Tank Maintenance Benchmarking to Improve Cost and Schedule Performance

Author
Josh McClellan

Companies in the petroleum, petrochemicals, and transportation sectors have suddenly found themselves reassessing their storage capacity, thanks in no small part to the COVID-19 pandemic and the global oil supply glut. For tanks taken offline for maintenance, execution cost and schedule effectiveness are imperative given the pressing storage demand and capital expenditure cuts. Tank maintenance benchmarking is the key to reducing the cost and outage time for these projects.
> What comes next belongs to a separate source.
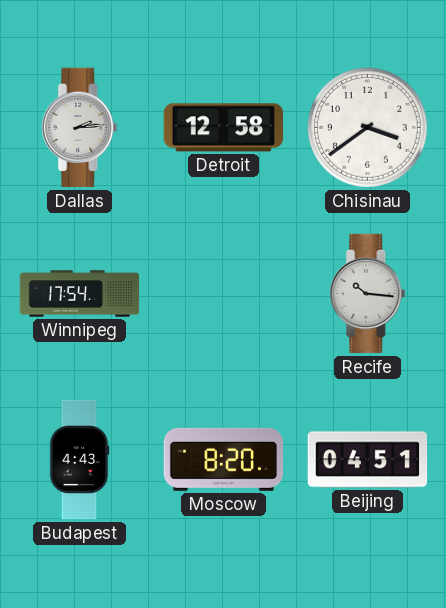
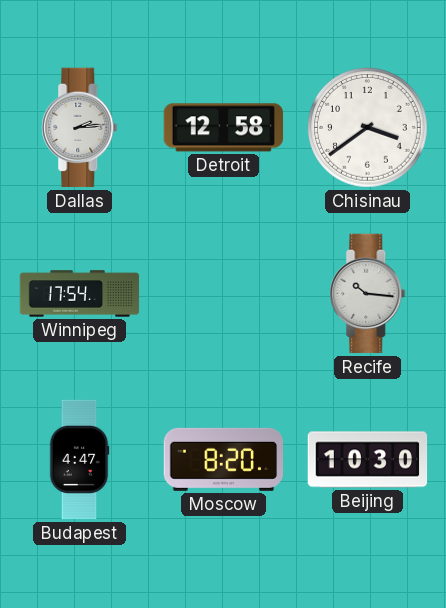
Budapest: 4:43 -> 4:47
Beijing: 04:51 -> 10:30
What many owners lack, however, are reliable metrics to measure the cost and schedule performance of their tank maintenance projects. To identify opportunities to reduce costs and minimize out of service durations, companies need to compare their tank maintenance projects with industry-wide norms for cost and schedule competitiveness. But data curation for tank maintenance activities requires time and experience that can be challenging to come by.

In 2014, IPA undertook a concerted effort to establish key metrics owners can leverage to gauge the cost and schedule competitiveness of their tank maintenance portfolios. The research was based on detailed data from hundreds of tank maintenance project evaluations conducted by IPA. In conducting the tank maintenance research, IPA also ascertained organizational and project management Best Practices that correlate with project performance improvements. Tank maintenance professionals shared valuable insights into the planning, development, and execution of tank repair and upgrade work with IPA.
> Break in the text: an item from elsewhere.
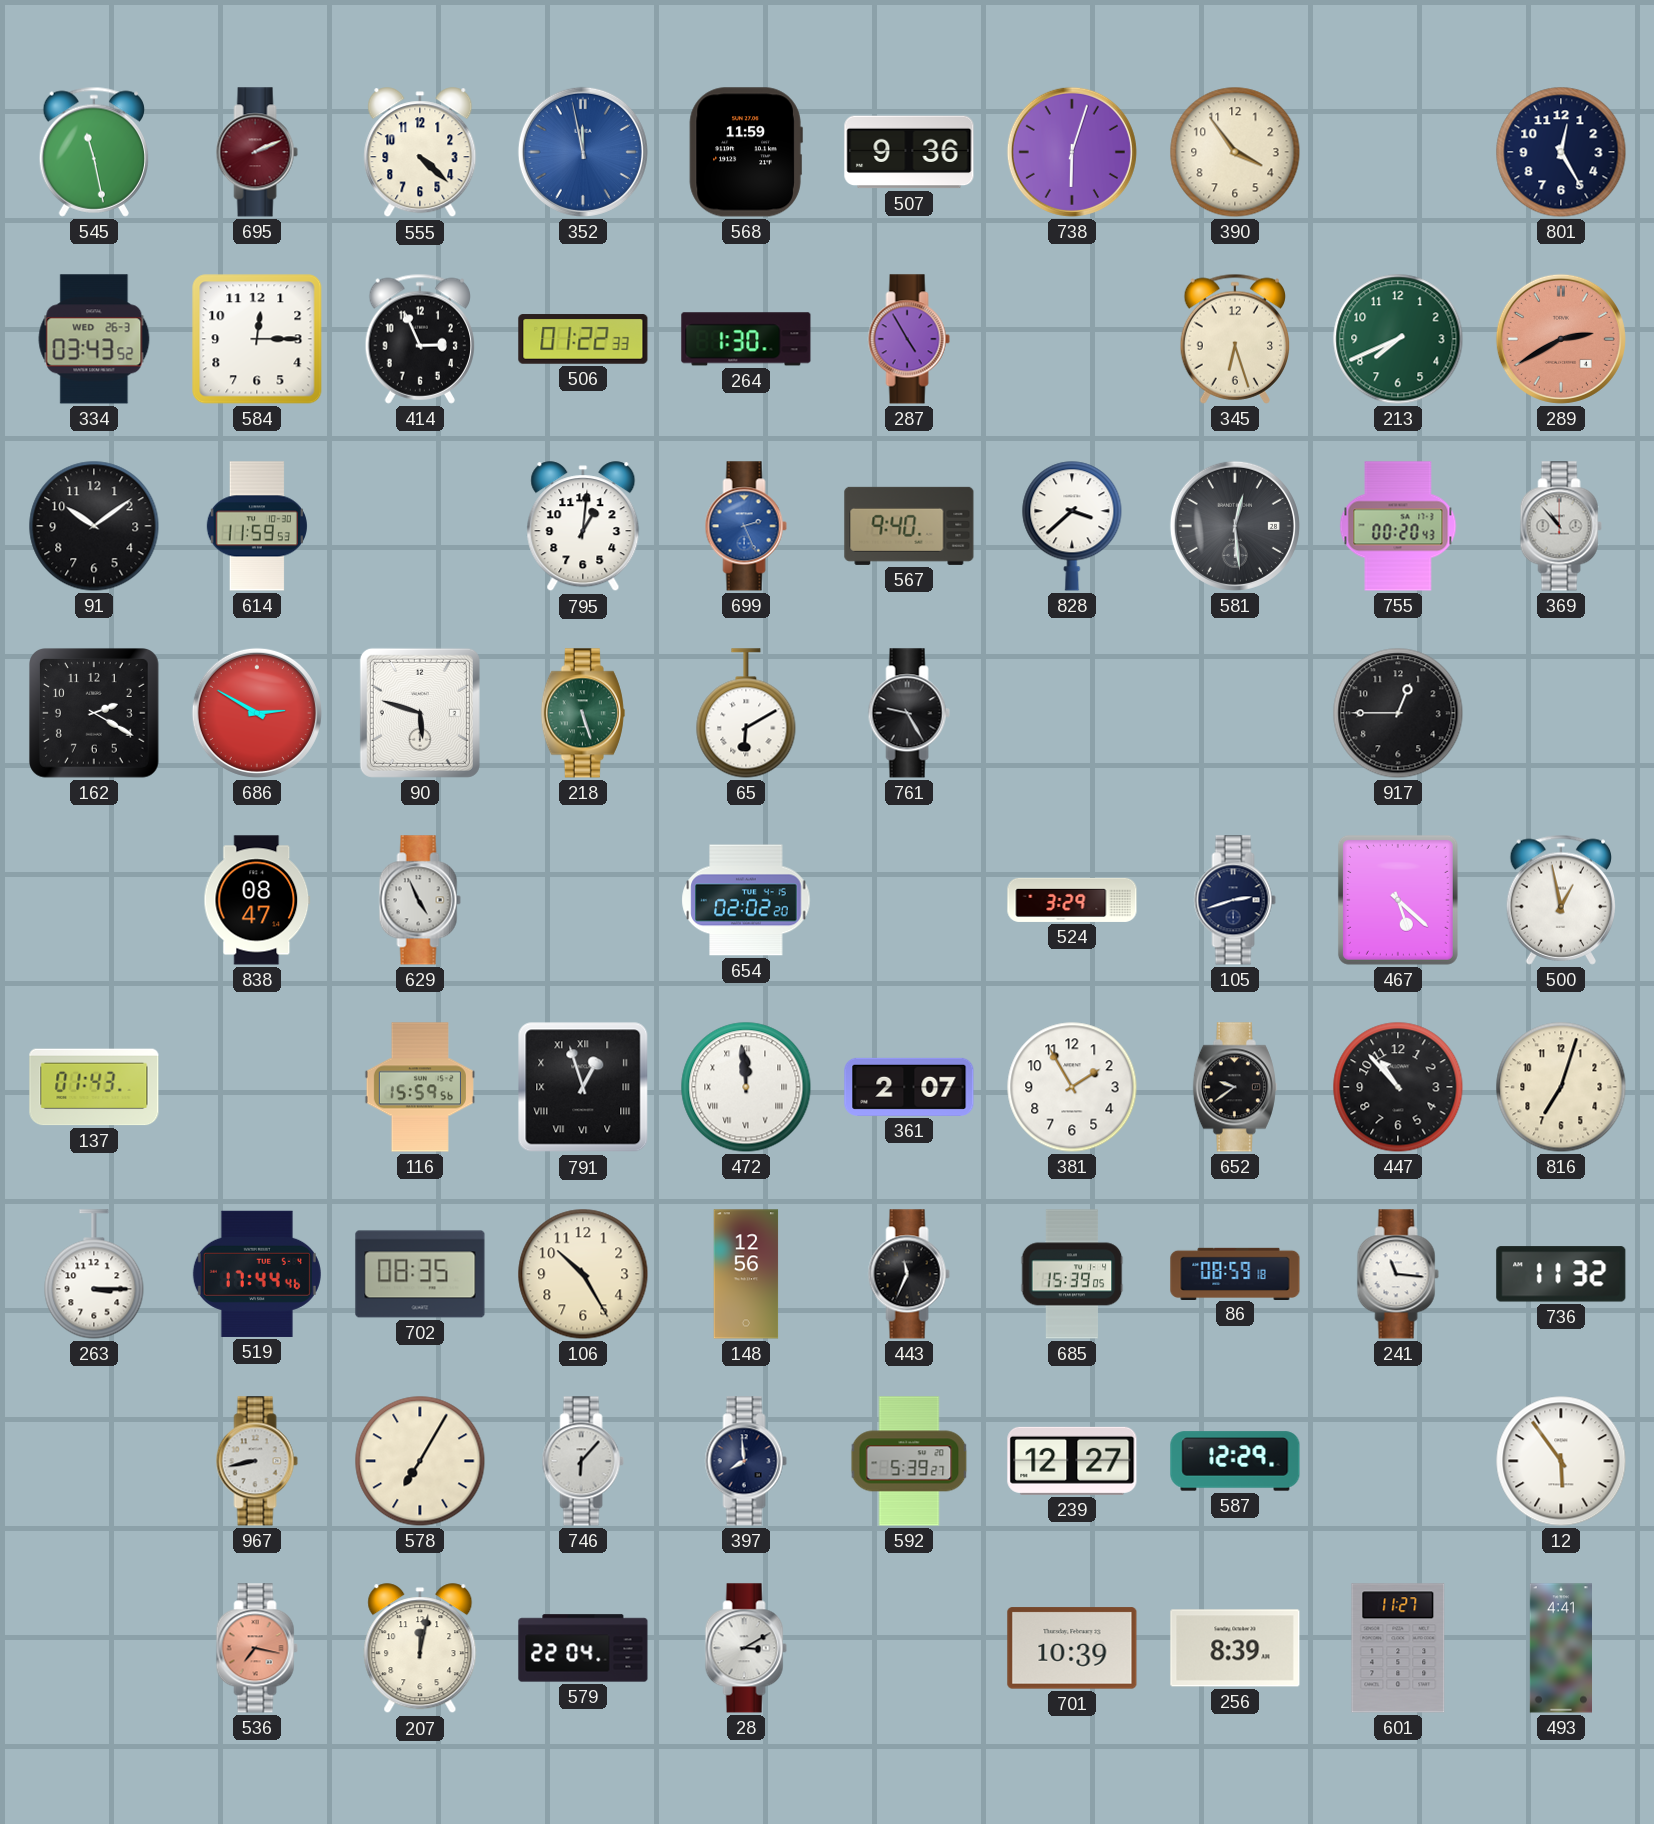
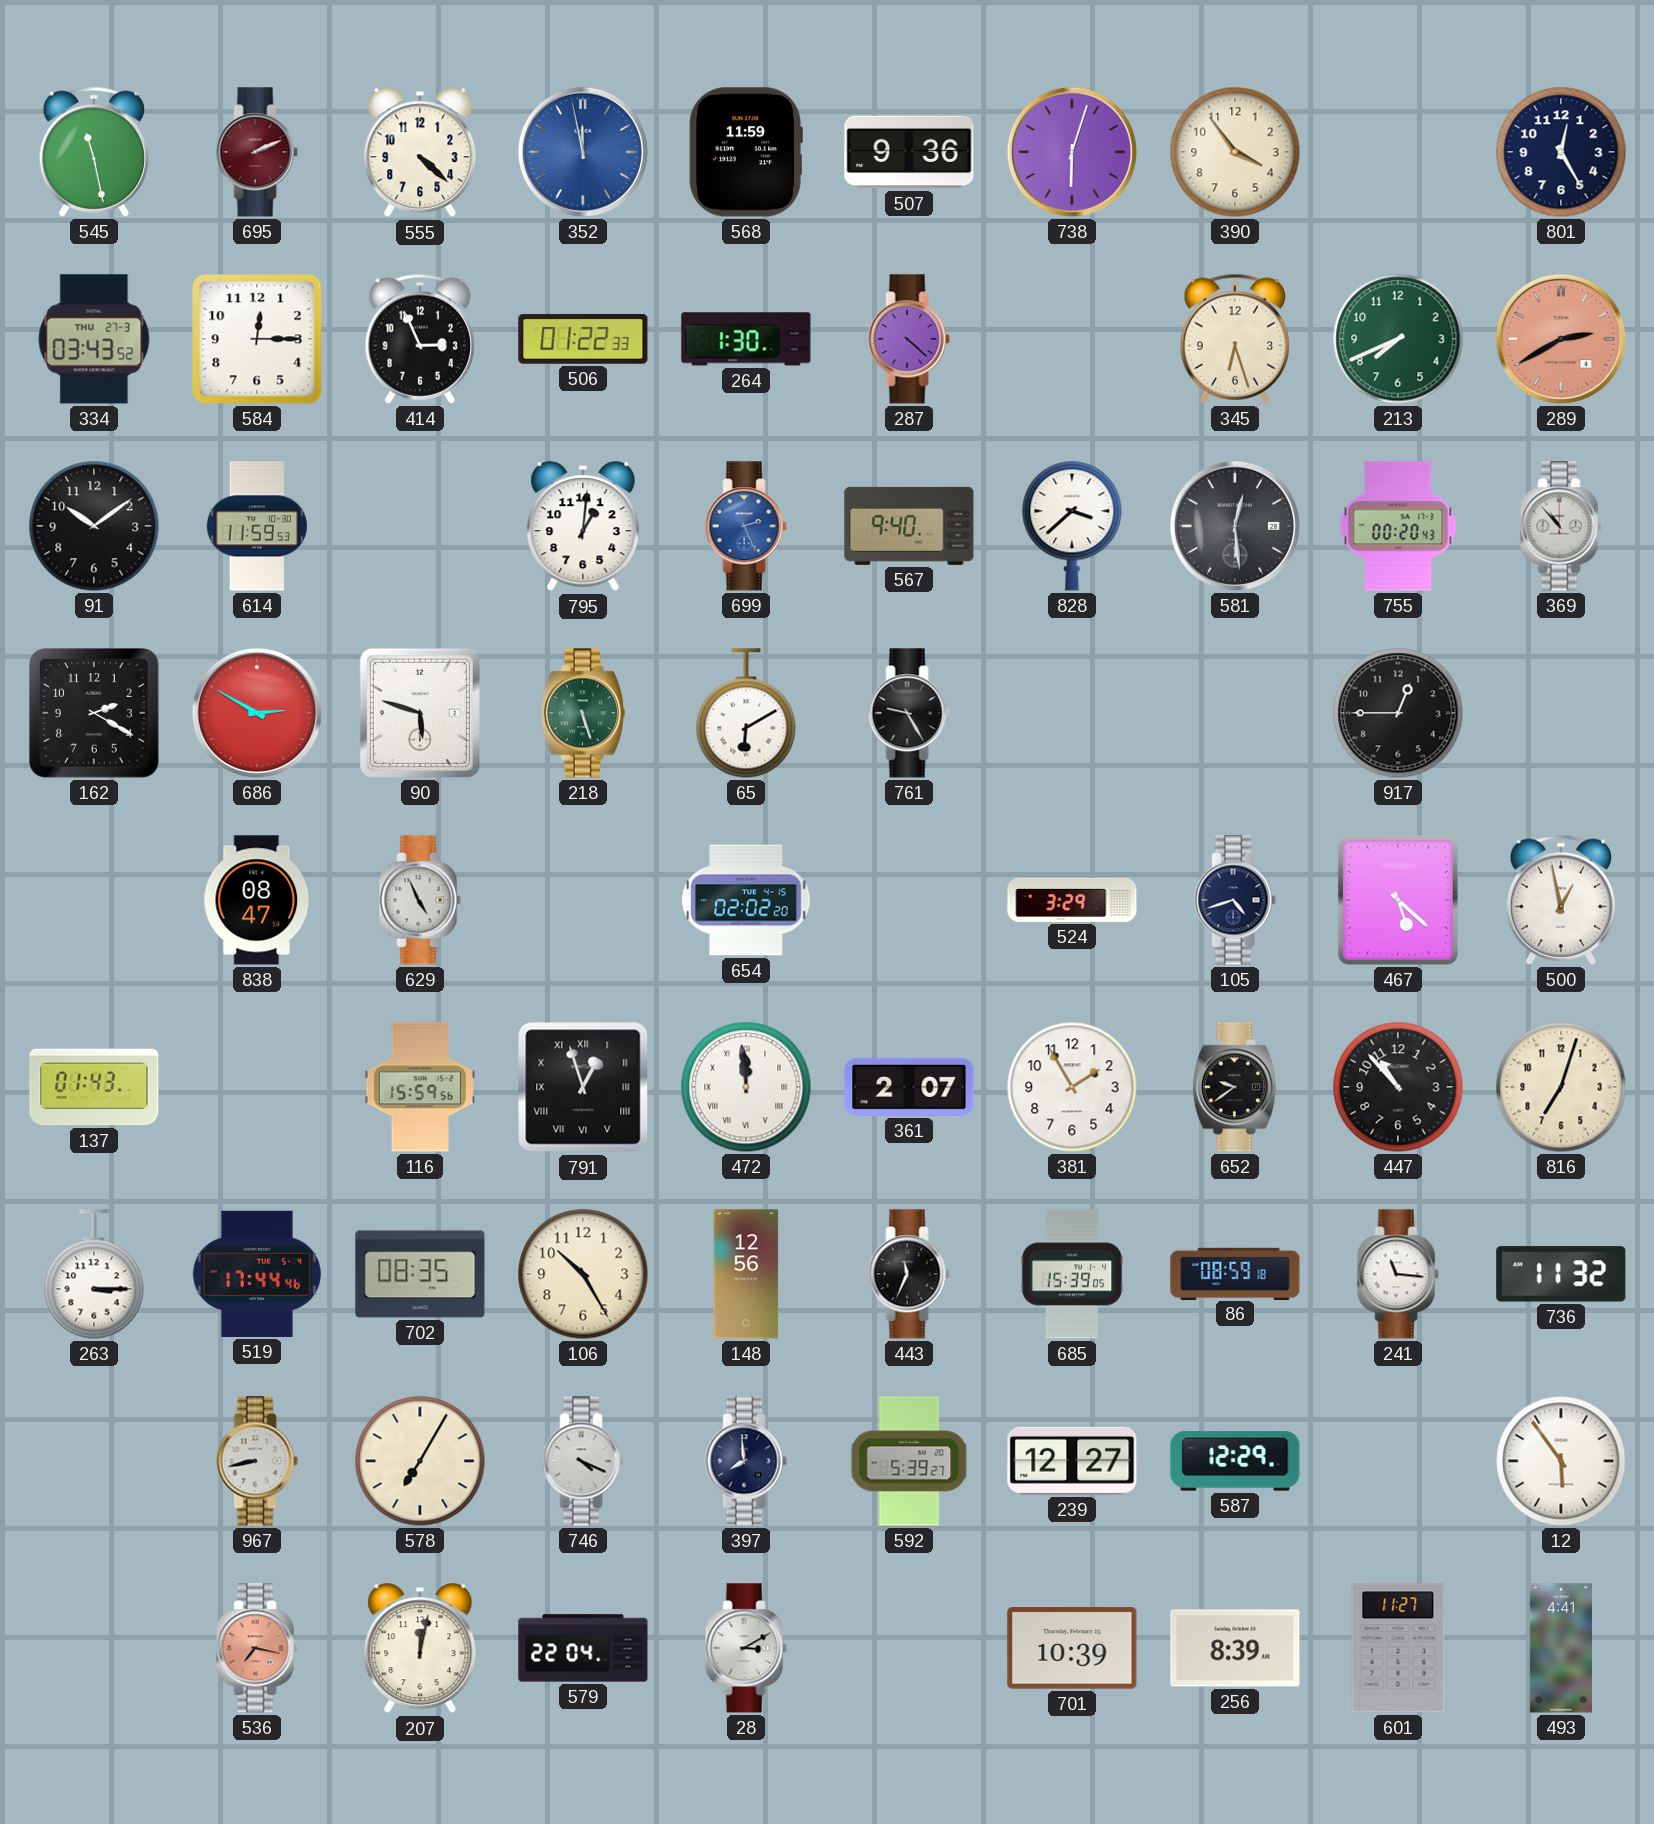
334 date: WED 26-3 -> THU 27-3
287: 4:55 -> 4:22
105: 2:42 -> 4:42
746: 6:07 -> 4:19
IPA continues to update the tank maintenance benchmarks. During 2019, IPA benchmarked eight of the world’s leading companies in the petroleum, petrochemicals, chemicals, and transportation industries, providing data on more than 300 new tank maintenance projects. These benchmarking studies included tanks holding from 10,000 to 600,000 barrels of crude, gasoline, diesel, or other chemicals. These projects have been executed globally, with costs ranging between US$0.01 million to US$7 million. Cleaning, inspection, waste disposal, repairs/upgrades, internal and external coating, and recommissioning cost and schedule data were benchmarked against Industry.
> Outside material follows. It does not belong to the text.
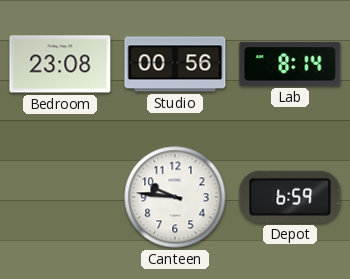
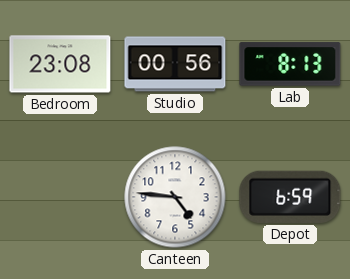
Lab: 8:14 -> 8:13
Canteen: 9:46 -> 4:46
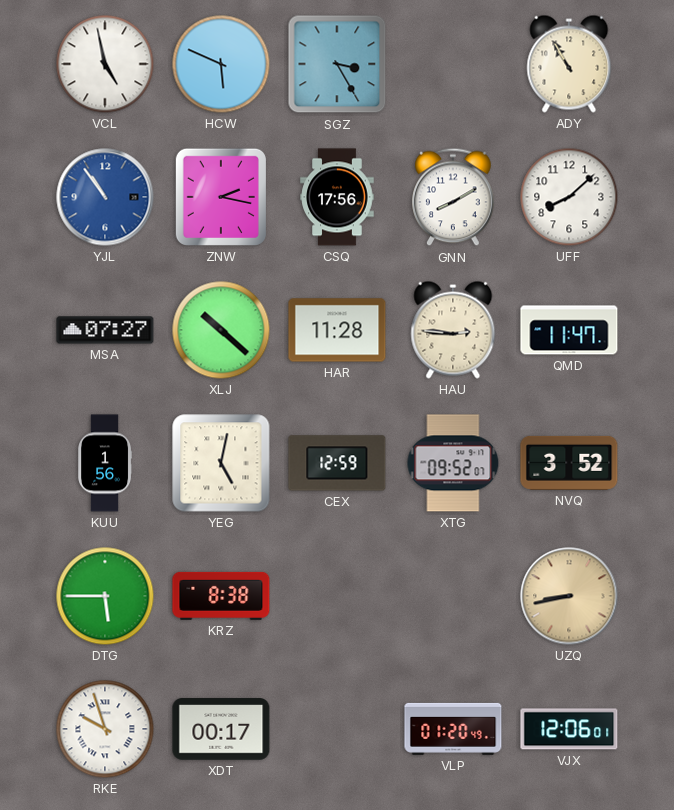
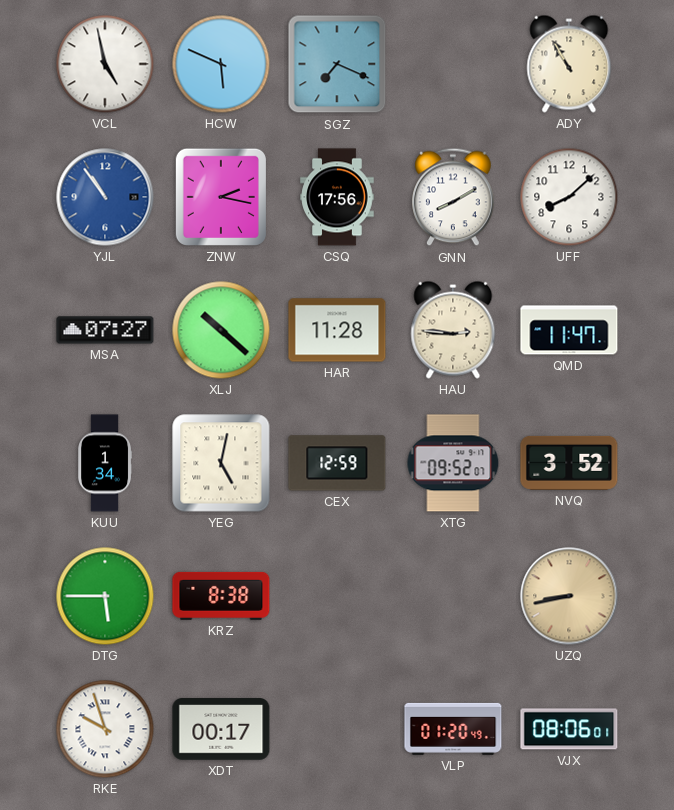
SGZ: 3:25 -> 7:19
KUU: 1:56 -> 1:34
VJX: 12:06 -> 08:06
These benchmarking studies also took a closer look at the composition of organizations responsible for carrying out these projects. For example, even though about 70 percent of companies assign a project control specialist to tank maintenance projects, only half assign a full-time site construction manager to the projects, resulting in significant cost performance differences.

These projects have significant opportunities for potential cost savings and improved schedule performance for most companies, especially as demand for oil, petrochemicals, and other chemical products may be slow to increase as the coronavirus pandemic takes its time to unfold.